Dataset entries
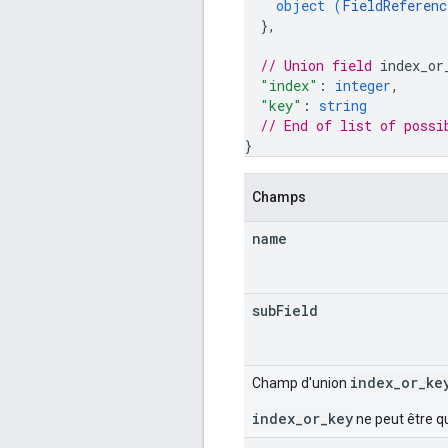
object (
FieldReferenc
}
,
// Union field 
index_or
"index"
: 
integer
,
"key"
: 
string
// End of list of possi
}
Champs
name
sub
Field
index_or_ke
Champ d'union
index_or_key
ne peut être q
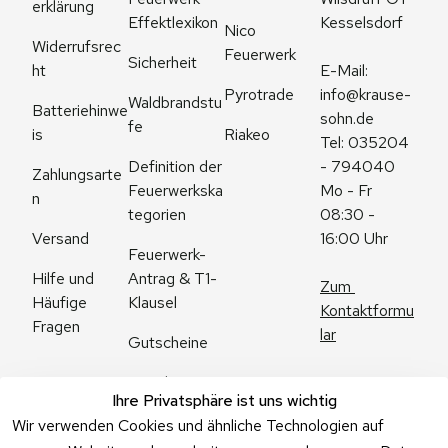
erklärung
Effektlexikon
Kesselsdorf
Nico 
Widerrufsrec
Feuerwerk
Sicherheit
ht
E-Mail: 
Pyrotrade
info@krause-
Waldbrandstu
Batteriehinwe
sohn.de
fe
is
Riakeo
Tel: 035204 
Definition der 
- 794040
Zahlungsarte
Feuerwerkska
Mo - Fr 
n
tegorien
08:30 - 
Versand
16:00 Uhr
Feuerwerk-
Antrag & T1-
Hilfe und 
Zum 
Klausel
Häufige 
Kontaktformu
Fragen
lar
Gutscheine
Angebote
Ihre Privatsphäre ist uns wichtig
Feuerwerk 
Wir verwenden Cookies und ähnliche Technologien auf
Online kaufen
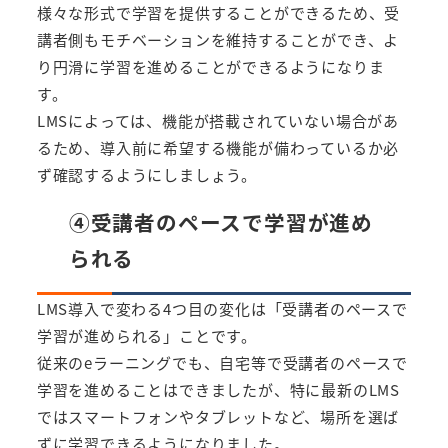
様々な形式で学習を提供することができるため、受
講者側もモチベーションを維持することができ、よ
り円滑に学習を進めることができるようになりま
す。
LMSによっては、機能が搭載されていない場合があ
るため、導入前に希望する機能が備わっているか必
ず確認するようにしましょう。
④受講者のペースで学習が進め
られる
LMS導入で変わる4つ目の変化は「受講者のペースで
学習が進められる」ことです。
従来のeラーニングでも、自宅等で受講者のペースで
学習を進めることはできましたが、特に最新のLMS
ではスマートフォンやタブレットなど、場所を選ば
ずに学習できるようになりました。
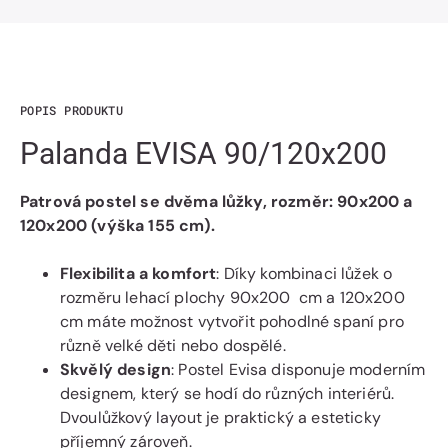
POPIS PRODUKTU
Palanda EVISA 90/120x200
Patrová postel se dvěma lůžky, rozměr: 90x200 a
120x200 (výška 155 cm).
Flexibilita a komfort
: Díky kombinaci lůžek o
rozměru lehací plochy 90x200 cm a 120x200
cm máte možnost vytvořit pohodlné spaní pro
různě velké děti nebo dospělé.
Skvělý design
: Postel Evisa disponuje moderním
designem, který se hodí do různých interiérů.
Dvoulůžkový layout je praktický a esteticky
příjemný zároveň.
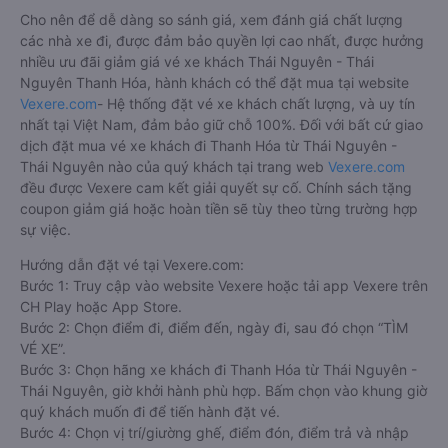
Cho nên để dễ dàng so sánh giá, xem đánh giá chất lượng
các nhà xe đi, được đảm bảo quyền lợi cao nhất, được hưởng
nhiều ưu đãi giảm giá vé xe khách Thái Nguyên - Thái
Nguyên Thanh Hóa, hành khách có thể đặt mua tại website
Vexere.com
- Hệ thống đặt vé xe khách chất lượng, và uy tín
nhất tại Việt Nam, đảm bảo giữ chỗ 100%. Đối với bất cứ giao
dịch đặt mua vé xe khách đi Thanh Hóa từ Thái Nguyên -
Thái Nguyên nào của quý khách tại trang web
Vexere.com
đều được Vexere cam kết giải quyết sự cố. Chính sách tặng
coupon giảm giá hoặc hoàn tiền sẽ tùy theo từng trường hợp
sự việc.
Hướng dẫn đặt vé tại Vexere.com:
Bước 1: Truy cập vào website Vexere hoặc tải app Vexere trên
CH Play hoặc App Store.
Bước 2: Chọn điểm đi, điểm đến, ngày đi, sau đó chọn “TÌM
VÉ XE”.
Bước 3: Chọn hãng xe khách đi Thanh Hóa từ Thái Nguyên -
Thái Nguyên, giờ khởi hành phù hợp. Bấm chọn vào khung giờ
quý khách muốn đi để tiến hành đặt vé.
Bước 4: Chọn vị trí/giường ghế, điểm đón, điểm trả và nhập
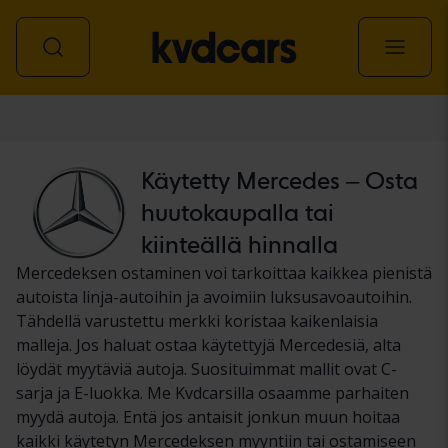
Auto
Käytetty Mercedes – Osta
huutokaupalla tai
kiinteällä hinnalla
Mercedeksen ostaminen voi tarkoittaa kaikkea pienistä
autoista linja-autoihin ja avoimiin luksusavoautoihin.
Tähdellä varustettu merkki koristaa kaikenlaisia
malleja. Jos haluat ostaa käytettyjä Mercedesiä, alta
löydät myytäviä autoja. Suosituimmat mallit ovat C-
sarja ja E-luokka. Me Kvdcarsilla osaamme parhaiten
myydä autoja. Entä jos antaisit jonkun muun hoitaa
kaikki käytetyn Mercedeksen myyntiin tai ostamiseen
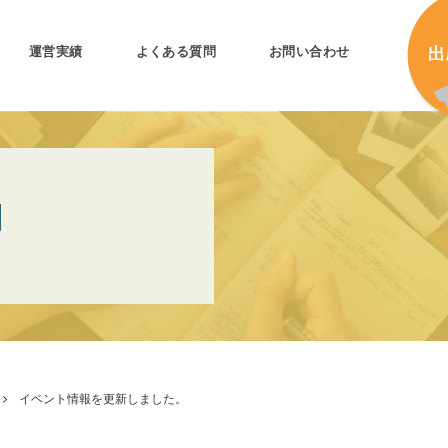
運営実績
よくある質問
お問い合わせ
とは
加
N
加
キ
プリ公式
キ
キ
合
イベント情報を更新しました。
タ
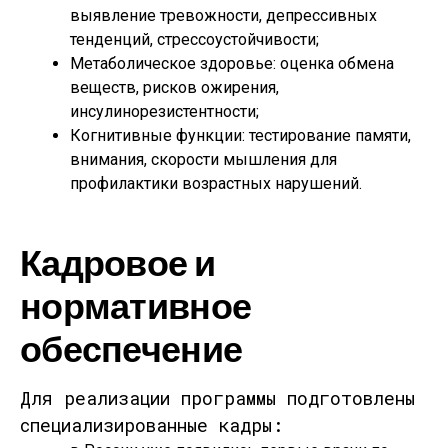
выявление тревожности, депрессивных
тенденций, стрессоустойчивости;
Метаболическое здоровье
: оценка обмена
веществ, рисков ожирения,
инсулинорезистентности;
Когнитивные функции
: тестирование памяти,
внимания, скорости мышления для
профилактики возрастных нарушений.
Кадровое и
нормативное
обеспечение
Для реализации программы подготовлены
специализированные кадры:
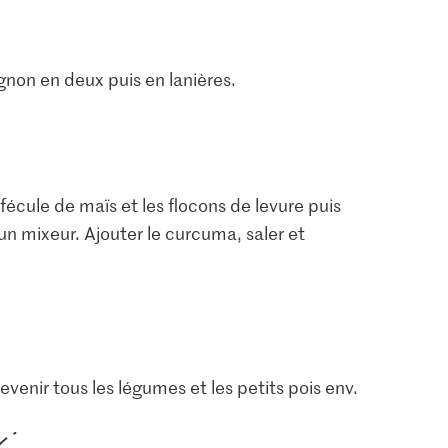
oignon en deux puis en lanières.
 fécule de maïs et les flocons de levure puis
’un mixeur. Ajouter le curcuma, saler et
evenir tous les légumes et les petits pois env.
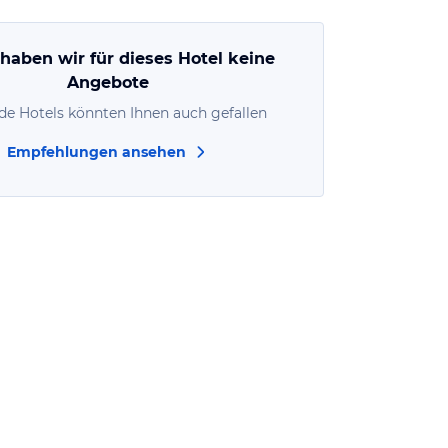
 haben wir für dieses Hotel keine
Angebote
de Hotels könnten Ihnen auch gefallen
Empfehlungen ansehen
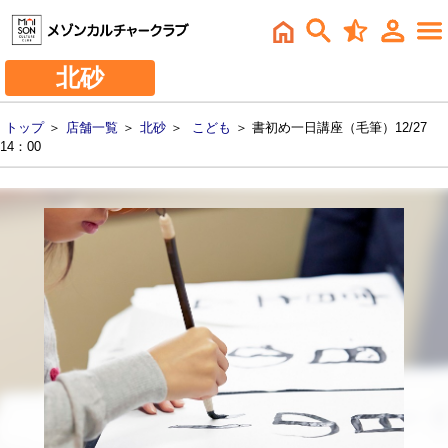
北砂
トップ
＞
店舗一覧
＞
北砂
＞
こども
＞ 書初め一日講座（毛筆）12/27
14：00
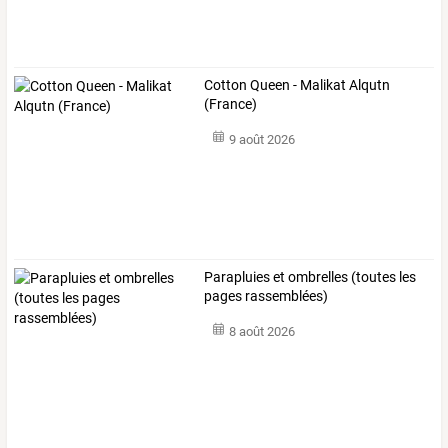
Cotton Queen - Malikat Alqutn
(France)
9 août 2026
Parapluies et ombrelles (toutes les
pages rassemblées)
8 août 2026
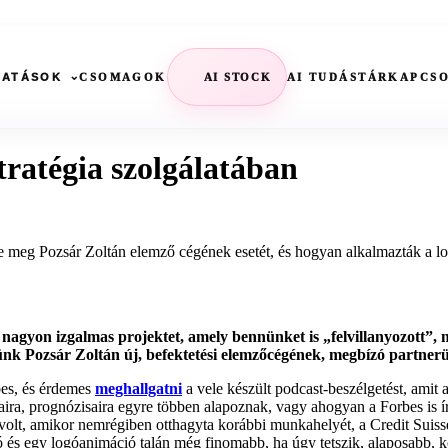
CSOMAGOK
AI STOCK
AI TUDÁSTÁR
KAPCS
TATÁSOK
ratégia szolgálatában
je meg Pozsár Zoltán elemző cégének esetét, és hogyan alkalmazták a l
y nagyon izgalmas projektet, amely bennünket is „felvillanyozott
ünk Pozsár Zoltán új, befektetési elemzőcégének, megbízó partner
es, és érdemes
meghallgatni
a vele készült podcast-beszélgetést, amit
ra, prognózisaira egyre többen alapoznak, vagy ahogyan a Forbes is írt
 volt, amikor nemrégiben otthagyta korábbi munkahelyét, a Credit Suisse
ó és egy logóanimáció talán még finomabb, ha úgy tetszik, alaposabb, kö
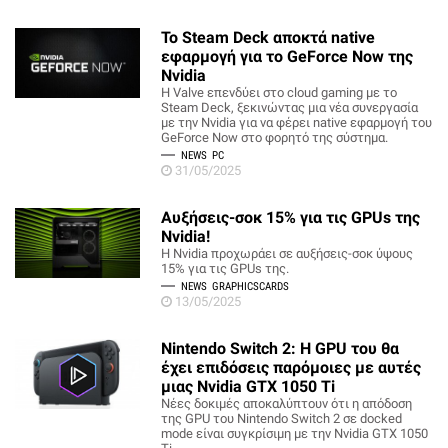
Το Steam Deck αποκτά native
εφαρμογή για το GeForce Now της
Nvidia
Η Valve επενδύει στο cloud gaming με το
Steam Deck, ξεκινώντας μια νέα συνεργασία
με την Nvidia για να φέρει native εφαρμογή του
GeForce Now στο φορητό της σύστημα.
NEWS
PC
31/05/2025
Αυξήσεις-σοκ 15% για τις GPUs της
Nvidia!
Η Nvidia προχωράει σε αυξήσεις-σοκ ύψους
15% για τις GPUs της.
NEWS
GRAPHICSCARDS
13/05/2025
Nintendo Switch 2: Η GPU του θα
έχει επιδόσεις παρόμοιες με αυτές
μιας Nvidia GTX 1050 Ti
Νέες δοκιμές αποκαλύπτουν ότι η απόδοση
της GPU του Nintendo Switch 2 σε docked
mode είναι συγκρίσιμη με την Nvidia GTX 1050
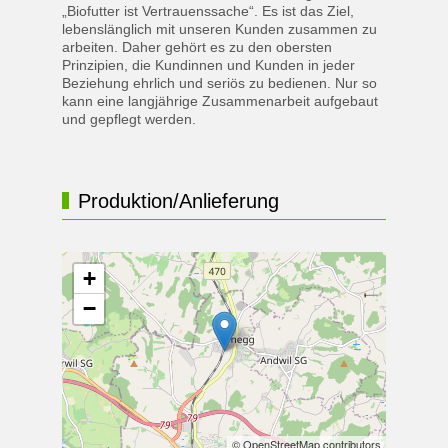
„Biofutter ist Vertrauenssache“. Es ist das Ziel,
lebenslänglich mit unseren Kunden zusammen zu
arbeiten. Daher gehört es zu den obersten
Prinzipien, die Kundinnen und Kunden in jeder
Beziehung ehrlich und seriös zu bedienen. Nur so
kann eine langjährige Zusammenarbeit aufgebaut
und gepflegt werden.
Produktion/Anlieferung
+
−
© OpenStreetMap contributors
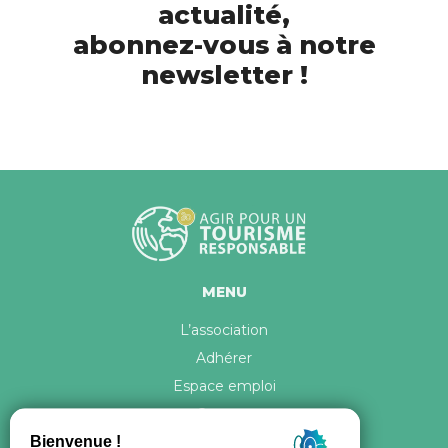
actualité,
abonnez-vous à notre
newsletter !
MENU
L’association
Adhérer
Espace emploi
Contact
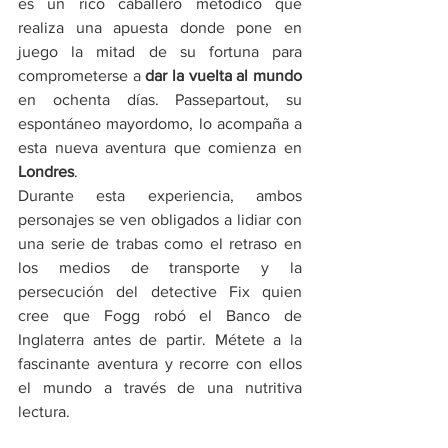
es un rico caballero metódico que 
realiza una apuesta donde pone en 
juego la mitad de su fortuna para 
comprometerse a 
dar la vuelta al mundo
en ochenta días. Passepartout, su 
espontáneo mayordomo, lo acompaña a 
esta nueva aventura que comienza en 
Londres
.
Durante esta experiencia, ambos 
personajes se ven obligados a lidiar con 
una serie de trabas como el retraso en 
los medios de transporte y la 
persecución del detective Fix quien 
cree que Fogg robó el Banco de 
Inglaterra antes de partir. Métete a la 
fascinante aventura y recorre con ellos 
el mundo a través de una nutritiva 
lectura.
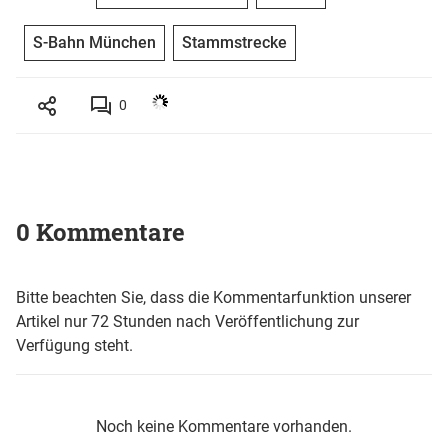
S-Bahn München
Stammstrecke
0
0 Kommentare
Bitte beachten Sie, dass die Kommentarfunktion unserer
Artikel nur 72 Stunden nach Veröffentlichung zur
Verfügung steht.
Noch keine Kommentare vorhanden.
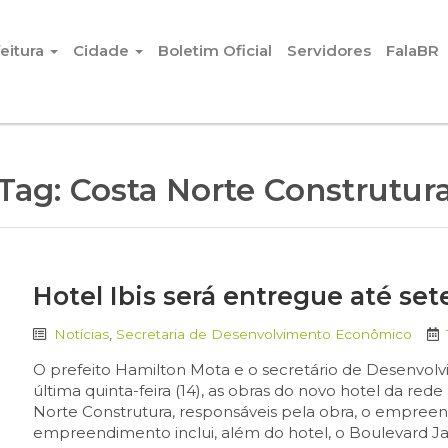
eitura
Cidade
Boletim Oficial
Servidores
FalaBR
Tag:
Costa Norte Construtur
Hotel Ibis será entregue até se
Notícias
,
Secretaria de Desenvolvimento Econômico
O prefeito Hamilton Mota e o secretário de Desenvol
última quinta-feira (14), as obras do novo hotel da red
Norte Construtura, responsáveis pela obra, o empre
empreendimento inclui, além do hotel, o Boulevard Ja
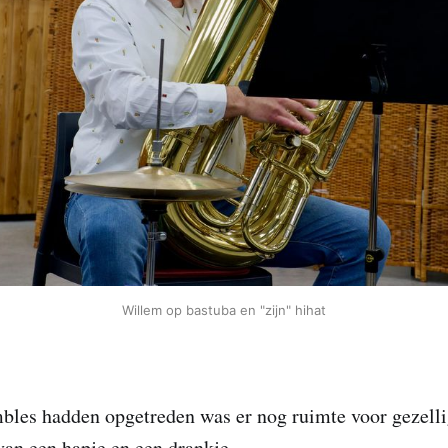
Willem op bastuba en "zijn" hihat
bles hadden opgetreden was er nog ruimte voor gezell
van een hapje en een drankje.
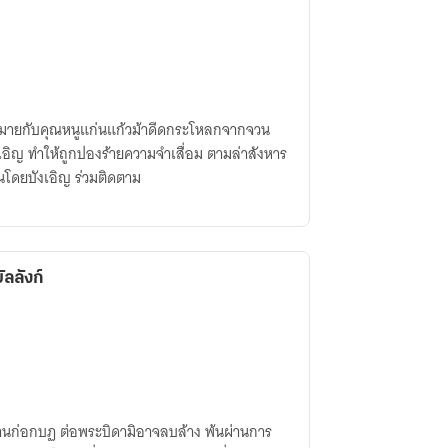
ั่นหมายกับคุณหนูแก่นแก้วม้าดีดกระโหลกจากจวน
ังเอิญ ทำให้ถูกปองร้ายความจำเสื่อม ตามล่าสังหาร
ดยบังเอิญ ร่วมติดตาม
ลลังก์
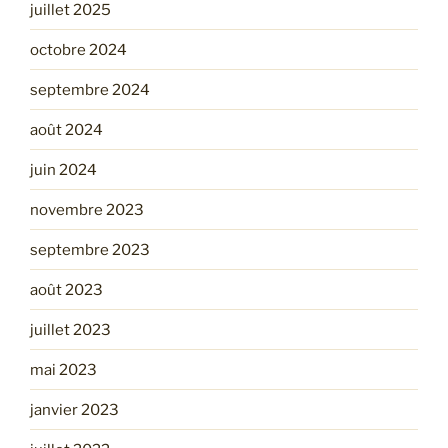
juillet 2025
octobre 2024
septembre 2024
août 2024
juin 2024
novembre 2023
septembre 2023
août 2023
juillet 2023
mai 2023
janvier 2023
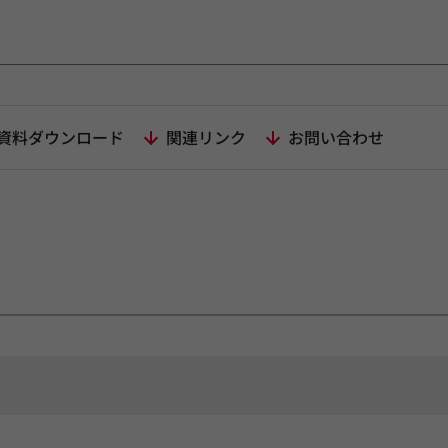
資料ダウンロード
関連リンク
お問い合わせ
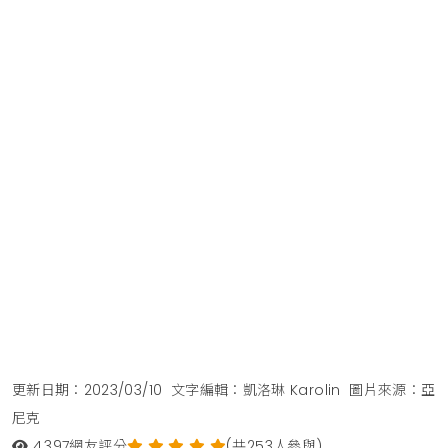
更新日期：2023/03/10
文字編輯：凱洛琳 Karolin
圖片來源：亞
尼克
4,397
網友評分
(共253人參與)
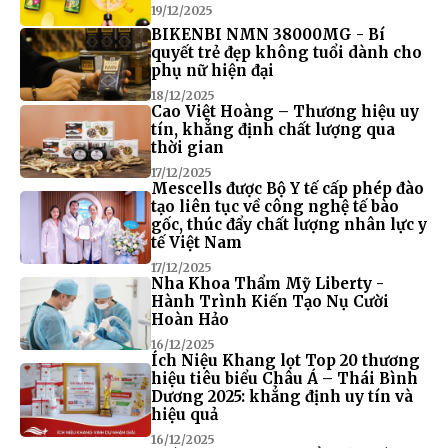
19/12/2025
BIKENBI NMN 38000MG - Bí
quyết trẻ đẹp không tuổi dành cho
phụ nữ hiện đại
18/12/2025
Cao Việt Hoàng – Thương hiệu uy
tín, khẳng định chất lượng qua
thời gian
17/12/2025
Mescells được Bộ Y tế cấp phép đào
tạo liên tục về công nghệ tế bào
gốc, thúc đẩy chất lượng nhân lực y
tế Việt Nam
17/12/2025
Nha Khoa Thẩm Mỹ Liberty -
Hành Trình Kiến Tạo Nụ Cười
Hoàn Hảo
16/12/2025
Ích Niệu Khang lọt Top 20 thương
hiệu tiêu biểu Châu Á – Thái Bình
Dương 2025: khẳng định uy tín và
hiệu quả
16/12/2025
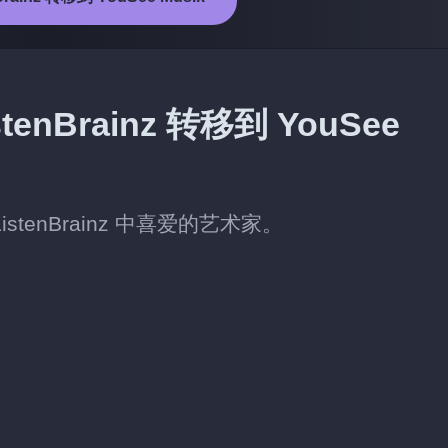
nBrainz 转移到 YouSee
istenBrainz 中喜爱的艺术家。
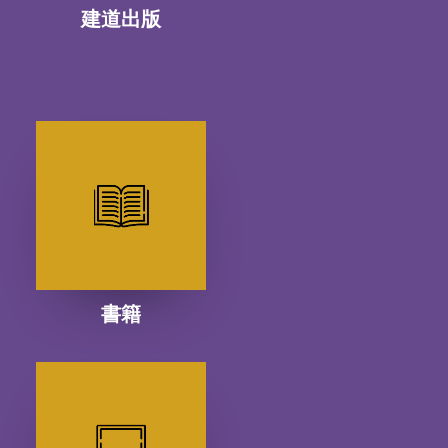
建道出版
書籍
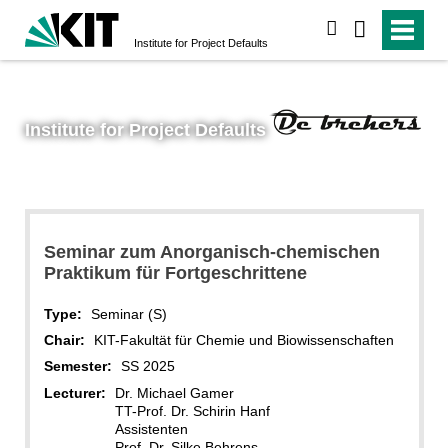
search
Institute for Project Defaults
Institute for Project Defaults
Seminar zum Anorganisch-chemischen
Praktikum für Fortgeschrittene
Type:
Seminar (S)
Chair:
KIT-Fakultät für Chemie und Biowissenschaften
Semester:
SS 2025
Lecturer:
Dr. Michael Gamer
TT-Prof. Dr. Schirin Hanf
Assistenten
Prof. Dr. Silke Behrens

What you need to do
In the material above, the line with "Dr. Michael Gamer" marks the start. Print it and every line after it through the last, exactly.

Problem solution
Dr. Michael Gamer
TT-Prof. Dr. Schirin Hanf
Assistenten
Prof. Dr. Silke Behrens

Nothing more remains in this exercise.